Rum Fileleftheros gazetesine verdiği demeçte, geçmişten bugüne Kıbrıs sorununda meydana gelen gelişmelerle ilgili değerlendirmelerde bulunan eski Rum lider Klerides, iki toplum arasında çatışmaların yaşandığı 1963-1968 arasında hiçbir şey yapmadıklarını belirterek, Kıbrıslı Türkleri kantonlarda tecrit ederek boyun eğeceklerine inanmalarının çok büyük hata olduğunu bildirdi.
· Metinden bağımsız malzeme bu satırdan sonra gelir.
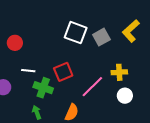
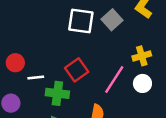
red circle: (15, 43) -> (15, 63), moved
white circle: (125, 96) -> (142, 83), moved

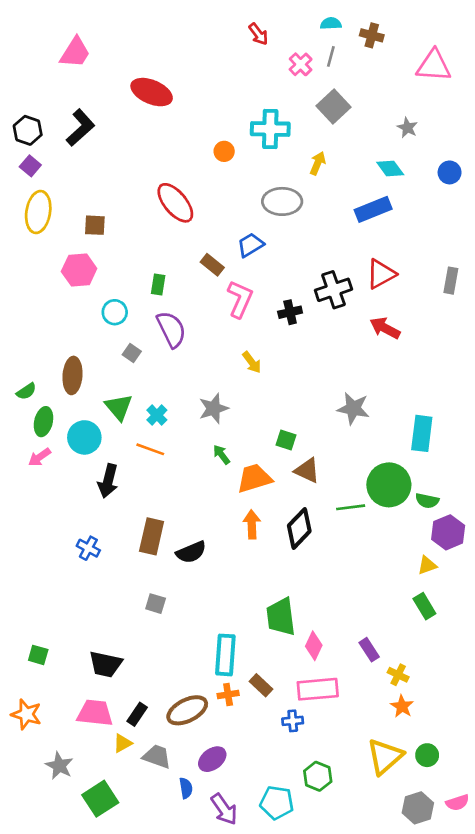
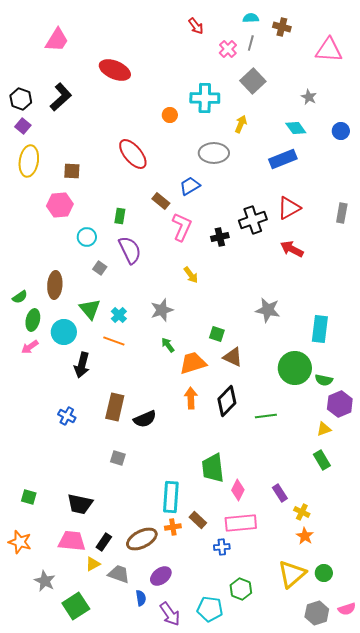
green line: (351, 507) -> (266, 416), moved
"Kıbrıs Cumhuriyeti için en tehlikeli olan an, Kıbrıslı Türklerin boyun eğmesiydi, çünkü o zaman Türkiye müdahalede bulunacaktı" ifadesini kullanan Klerides, 1963 olaylarının ardından 1968'de Kıbrıs sorununu görüşmeye başladıklarını, Türk tarafının o zamanlar iki devleti değil 1960 Anayasasında değişiklik yapılmasını tartıştığını kaydetti.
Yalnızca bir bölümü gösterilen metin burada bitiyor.